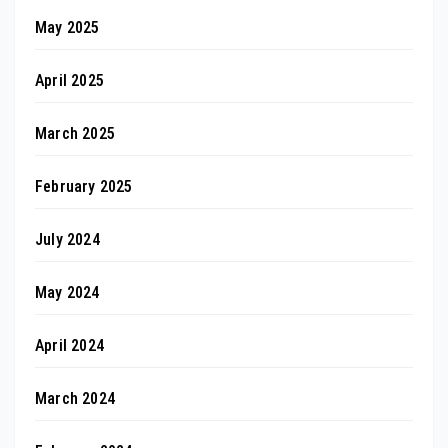
May 2025
April 2025
March 2025
February 2025
July 2024
May 2024
April 2024
March 2024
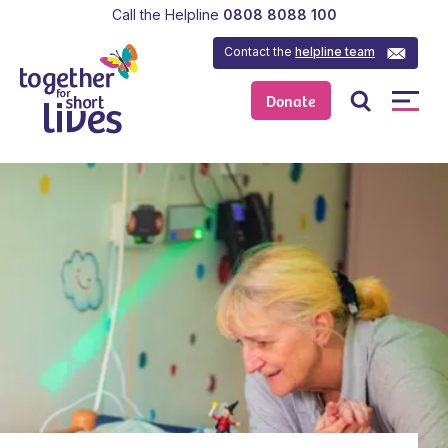
Call the Helpline
0808 8088 100
Contact the
helpline team
Donate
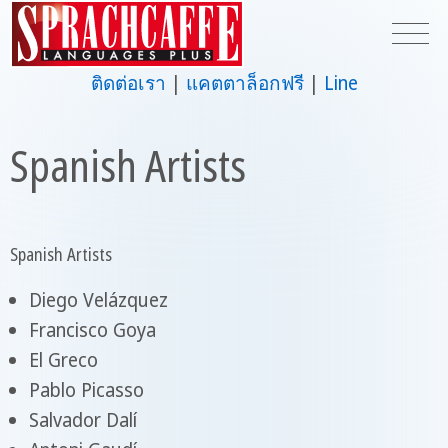
ติดต่อเรา
แคตตาล็อกฟรี
Line
Spanish Artists
Spanish Artists
Diego Velázquez
Francisco Goya
El Greco
Pablo Picasso
Salvador Dalí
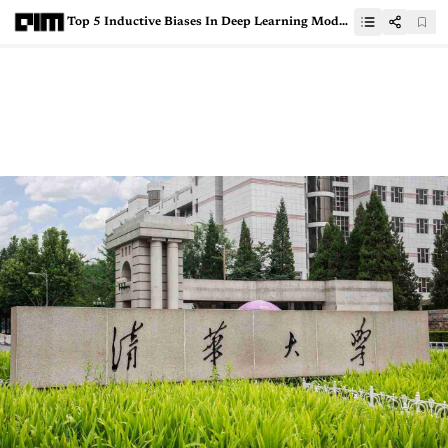
Top 5 Inductive Biases In Deep Learning Models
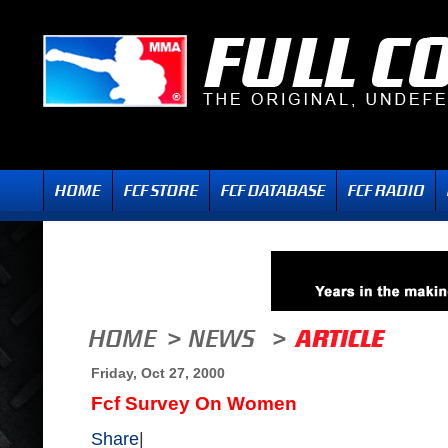
Friday, Oct 27, 2000
Fcf Survey On Women
Share
|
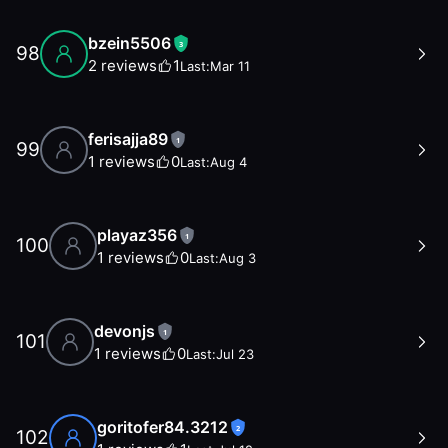
bzein5506
3
98
2
reviews
1
Last:
Mar 11
ferisajja89
1
99
1
reviews
0
Last:
Aug 4
playaz356
1
100
1
reviews
0
Last:
Aug 3
devonjs
1
101
1
reviews
0
Last:
Jul 23
goritofer84.3212
2
102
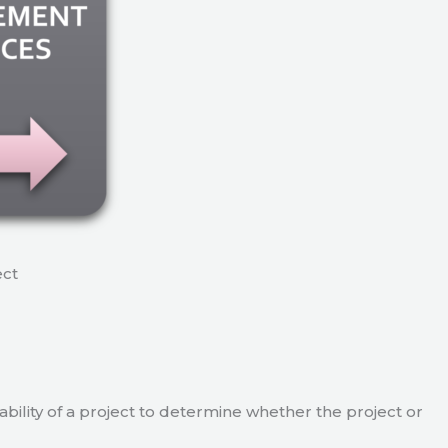
ect
viability of a project to determine whether the project or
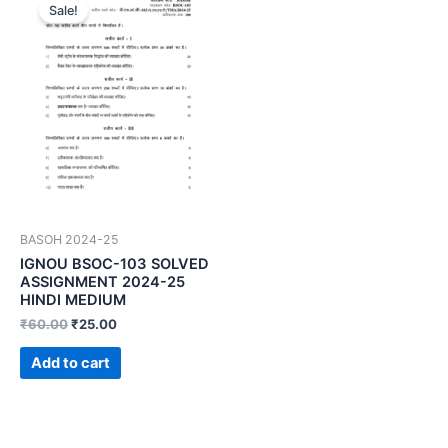
Sale!
BASOH 2024-25
IGNOU BSOC-103 SOLVED
ASSIGNMENT 2024-25
HINDI MEDIUM
₹
60.00
₹
25.00
Add to cart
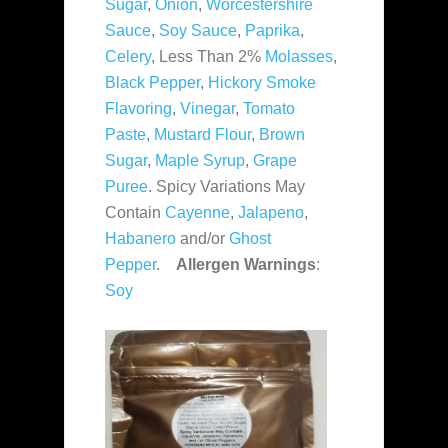
Sugar
,
Onion
,
Worcestershire
Sauce
,
Soy Sauce
,
Paprika
,
Celery
, Less Than 2%
Molasses
,
Black Pepper
,
Hickory Smoke
Flavoring
,
Vinegar
,
Tomato
Paste
,
Mustard Flour
,
Brown
Sugar
,
Maple Syrup
,
Grape
Puree
. Spicy Variations May
Contain
Cayenne
,
Jalapeno
,
Habanero
and/or
Ghost
Pepper
.
Allergen Warnings
:
Soy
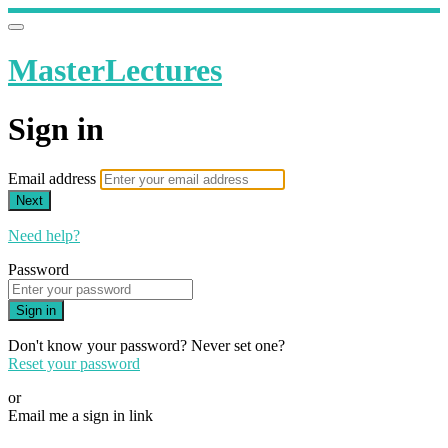
MasterLectures
Sign in
Email address
Next
Need help?
Password
Sign in
Don't know your password? Never set one?
Reset your password
or
Email me a sign in link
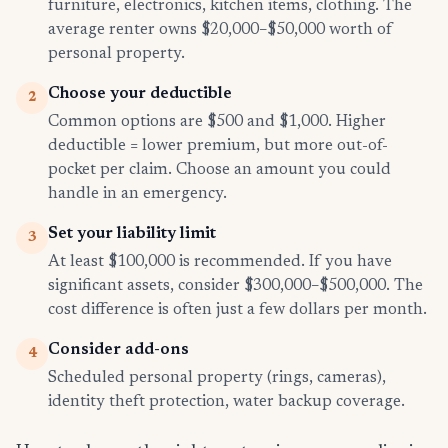
furniture, electronics, kitchen items, clothing. The
average renter owns $20,000–$50,000 worth of
personal property.
Choose your deductible
2
Common options are $500 and $1,000. Higher
deductible = lower premium, but more out-of-
pocket per claim. Choose an amount you could
handle in an emergency.
Set your liability limit
3
At least $100,000 is recommended. If you have
significant assets, consider $300,000–$500,000. The
cost difference is often just a few dollars per month.
Consider add-ons
4
Scheduled personal property (rings, cameras),
identity theft protection, water backup coverage.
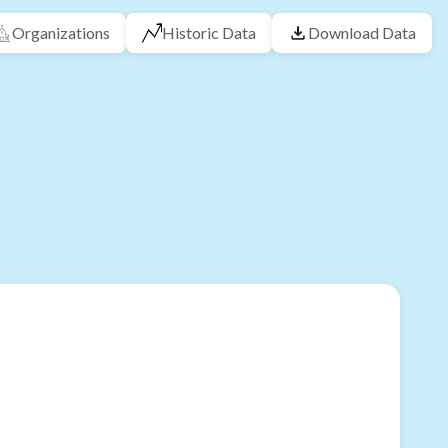
Organizations
Historic Data
Download Data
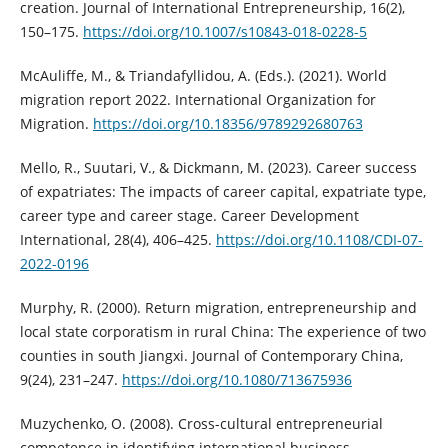
creation. Journal of International Entrepreneurship, 16(2),
150–175.
https://doi.org/10.1007/s10843-018-0228-5
McAuliffe, M., & Triandafyllidou, A. (Eds.). (2021). World
migration report 2022. International Organization for
Migration.
https://doi.org/10.18356/9789292680763
Mello, R., Suutari, V., & Dickmann, M. (2023). Career success
of expatriates: The impacts of career capital, expatriate type,
career type and career stage. Career Development
International, 28(4), 406–425.
https://doi.org/10.1108/CDI-07-
2022-0196
Murphy, R. (2000). Return migration, entrepreneurship and
local state corporatism in rural China: The experience of two
counties in south Jiangxi. Journal of Contemporary China,
9(24), 231–247.
https://doi.org/10.1080/713675936
Muzychenko, O. (2008). Cross-cultural entrepreneurial
competence in identifying international business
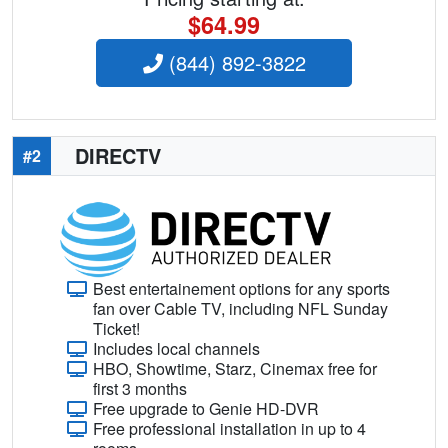
$64.99
(844) 892-3822
DIRECTV
#2
Best entertainement options for any sports
fan over Cable TV, including NFL Sunday
Ticket!
Includes local channels
HBO, Showtime, Starz, Cinemax free for
first 3 months
Free upgrade to Genie HD-DVR
Free professional installation in up to 4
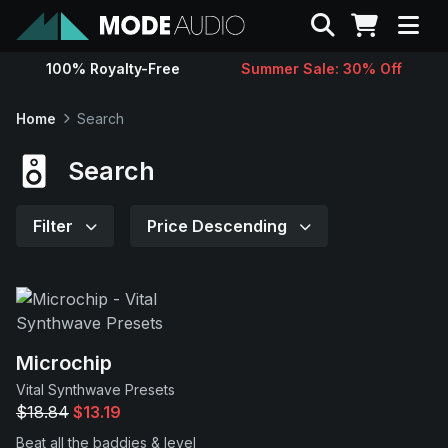
Search
100% Royalty-Free
Summer Sale: 30% Off
Sounds
Home
Search
Genres
Search
Instruments
Filter
Price Descending
Magazine
Contact
Microchip
Vital Synthwave Presets
Support
$18.84
$13.19
Beat all the baddies & level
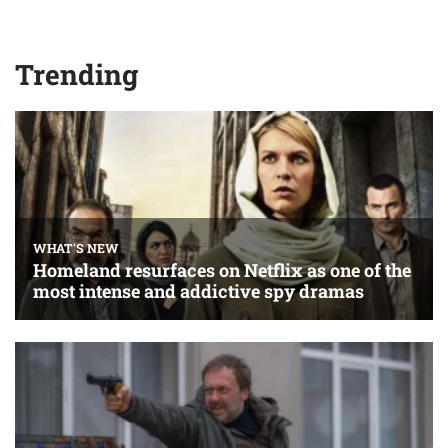
Trending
· · · · ·
→ **WORK REQUIRED**
All lines with the word "deductible" need to be copied from the data above.

→ **SOLUTION TO THIS PROBLEM**
Choose your deductible
deductible = lower premium, but more out-of-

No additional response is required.